Essa constatação levou o prêmio Nobel de química de 1995, Paul Crutzen, a propor a substituição do termo Holoceno, período que teria se iniciado há aproximadamente 10 mil anos, por Antropoceno (do grego “antropos”, humano, e “ceno”, sufixo que se refere às eras geológicas). Em outras palavras, a “Era dos Humanos” é marcada por uma tal capacidade de interferência no meio ambiente, a ponto de poder ser ombreada aos demais movimentos de transformação da natureza do planeta. O primeiro no qual a espécie não seria mais um paciente, mas um agente das mudanças.

Parece que não falta muito para que as instituições que representam o consenso científico no planeta formalizem a admissão do nome, que assim deixará de ser apenas uma consideração simbólica para representar de fato uma maneira de compreender a natureza e as muitas – e perigosas – transformações que ela tem sofrido pela ação de apenas um dos seres que a compõem.

Os estudiosos da questão propõem também que se considere como marco temporal para o surgimento do Antropoceno a década de 1950. E isso por alguns motivos determinados, como a presença, a partir desse período, de materiais como o plástico e o alumínio em estado puro, que ao que se sabe nunca foram registrados em qualquer período anterior da história; o aumento considerável do dióxido de carbono, em função do uso da energia baseada em combustíveis fósseis; e também a grande presença de plutônio na atmosfera, como resultado dos muitos testes nucleares. Assim, estamos num processo que se iniciou já há seis décadas atrás.

Foi de fato nesse período que começaram a se desenhar algumas das situações que estão na base dos problemas ambientais de hoje. O mais significativo talvez seja o aumento vertiginoso da população da terra, que era de aproximadamente 2,5 bilhões de pessoas em 1950 e agora já está perto dos 8 bilhões. Ou seja, o número de pessoas no planeta triplicou num período de menos de 70 anos, um salto absolutamente inédito na história conhecida da terra.

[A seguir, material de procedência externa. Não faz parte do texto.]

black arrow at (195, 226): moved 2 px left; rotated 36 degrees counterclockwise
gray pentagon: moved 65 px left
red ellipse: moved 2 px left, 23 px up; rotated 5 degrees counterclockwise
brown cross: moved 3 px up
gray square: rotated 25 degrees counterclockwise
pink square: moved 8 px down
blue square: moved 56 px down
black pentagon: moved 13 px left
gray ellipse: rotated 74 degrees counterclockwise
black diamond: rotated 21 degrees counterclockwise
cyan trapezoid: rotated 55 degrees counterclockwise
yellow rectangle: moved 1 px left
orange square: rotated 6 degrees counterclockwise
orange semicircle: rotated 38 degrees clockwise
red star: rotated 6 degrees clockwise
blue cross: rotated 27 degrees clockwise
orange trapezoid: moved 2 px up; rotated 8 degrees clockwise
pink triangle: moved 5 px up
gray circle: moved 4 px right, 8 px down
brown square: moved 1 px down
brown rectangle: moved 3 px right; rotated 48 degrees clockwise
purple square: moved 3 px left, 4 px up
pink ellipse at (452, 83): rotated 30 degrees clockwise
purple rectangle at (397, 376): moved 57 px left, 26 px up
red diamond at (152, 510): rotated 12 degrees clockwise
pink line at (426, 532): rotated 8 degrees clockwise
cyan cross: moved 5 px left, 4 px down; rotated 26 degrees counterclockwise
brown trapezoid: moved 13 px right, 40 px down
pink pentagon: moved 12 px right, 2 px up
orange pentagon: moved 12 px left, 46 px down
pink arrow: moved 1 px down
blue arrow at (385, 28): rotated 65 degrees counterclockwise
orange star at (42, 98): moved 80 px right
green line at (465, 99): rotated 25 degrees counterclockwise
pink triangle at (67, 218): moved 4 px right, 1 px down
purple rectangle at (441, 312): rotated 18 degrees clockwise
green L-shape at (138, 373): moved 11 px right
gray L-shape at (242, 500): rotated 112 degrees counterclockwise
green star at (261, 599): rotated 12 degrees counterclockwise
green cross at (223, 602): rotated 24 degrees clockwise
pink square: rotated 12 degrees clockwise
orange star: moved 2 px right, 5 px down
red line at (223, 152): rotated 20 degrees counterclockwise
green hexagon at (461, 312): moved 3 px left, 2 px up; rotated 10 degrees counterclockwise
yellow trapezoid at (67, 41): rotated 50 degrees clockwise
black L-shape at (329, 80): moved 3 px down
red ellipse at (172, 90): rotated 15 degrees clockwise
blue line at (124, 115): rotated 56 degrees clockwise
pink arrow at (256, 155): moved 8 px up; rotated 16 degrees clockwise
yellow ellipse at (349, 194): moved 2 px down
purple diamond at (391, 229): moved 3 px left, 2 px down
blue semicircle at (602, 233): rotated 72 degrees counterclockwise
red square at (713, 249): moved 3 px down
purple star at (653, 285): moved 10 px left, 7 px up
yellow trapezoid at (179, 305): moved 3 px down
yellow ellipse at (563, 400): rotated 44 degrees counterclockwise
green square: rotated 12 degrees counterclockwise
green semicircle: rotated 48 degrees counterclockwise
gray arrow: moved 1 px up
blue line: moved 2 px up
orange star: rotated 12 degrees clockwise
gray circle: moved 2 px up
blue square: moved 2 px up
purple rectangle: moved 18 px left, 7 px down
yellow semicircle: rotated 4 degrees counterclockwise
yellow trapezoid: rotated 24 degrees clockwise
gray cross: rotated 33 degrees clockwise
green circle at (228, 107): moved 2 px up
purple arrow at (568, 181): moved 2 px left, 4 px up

Houve também progressos inquestionáveis durante esse tempo. A pobreza absoluta foi em boa medida reduzida, o número de pessoas frequentando escolas aumentou muito, recursos como as vacinas, anestesias, antibióticos salvaram milhões de vidas, entre outros avanços, isso em termos de média global, já que esses benefícios infelizmente não contemplaram a população planetária como um todo. Mas o grande problema tem sido o custo desses progressos.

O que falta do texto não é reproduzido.